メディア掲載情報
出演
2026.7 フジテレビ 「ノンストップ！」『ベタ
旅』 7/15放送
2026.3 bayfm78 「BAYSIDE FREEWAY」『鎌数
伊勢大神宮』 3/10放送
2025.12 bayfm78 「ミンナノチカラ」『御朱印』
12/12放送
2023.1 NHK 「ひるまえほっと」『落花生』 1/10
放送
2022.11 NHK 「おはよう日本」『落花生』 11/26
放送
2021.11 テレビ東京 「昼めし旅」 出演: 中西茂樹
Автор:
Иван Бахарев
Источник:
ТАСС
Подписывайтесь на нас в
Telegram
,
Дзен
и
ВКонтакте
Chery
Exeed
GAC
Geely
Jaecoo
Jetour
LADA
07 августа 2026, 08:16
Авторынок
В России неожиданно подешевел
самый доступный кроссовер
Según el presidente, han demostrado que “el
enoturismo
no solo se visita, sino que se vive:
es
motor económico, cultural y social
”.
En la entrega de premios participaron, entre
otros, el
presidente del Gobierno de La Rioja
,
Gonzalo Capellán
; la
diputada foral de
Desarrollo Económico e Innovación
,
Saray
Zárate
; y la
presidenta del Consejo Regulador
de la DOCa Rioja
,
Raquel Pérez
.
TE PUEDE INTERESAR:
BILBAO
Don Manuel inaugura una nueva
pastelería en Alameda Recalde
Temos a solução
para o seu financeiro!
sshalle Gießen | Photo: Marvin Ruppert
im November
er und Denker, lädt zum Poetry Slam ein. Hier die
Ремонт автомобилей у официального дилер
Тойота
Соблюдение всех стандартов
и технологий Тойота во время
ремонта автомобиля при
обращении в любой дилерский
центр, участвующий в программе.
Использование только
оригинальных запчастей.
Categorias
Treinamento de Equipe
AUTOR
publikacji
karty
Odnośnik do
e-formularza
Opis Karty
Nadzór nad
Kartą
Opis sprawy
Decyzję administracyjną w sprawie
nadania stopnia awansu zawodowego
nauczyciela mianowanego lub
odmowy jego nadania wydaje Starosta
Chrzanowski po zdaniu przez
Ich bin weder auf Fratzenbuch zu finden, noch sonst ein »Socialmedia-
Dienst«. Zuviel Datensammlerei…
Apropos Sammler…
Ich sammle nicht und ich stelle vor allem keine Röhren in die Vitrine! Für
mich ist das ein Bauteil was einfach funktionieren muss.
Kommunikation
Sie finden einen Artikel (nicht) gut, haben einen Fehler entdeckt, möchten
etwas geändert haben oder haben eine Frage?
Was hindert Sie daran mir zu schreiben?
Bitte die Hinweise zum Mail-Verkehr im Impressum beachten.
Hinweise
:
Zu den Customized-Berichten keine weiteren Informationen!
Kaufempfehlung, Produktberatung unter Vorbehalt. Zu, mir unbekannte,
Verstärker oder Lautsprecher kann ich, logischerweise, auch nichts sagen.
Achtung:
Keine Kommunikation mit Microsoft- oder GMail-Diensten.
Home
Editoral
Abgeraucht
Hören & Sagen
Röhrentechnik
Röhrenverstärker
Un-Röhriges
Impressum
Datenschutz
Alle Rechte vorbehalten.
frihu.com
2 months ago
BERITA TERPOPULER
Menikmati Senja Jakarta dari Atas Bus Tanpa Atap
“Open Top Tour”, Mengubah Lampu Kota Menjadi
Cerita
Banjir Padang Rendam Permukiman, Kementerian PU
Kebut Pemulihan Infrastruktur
- - - - - - -
> **Aim of the task**:
The lines above, starting at the one with "Temos a solução" and ending at the one with "Odnośnik do", are the only ones to return, exactly as written.

> **Answer to this task**:
Temos a solução
para o seu financeiro!
sshalle Gießen | Photo: Marvin Ruppert
im November
er und Denker, lädt zum Poetry Slam ein. Hier die
Ремонт автомобилей у официального дилер
Тойота
Соблюдение всех стандартов
и технологий Тойота во время
ремонта автомобиля при
обращении в любой дилерский
центр, участвующий в программе.
Использование только
оригинальных запчастей.
Categorias
Treinamento de Equipe
AUTOR
publikacji
karty
Odnośnik do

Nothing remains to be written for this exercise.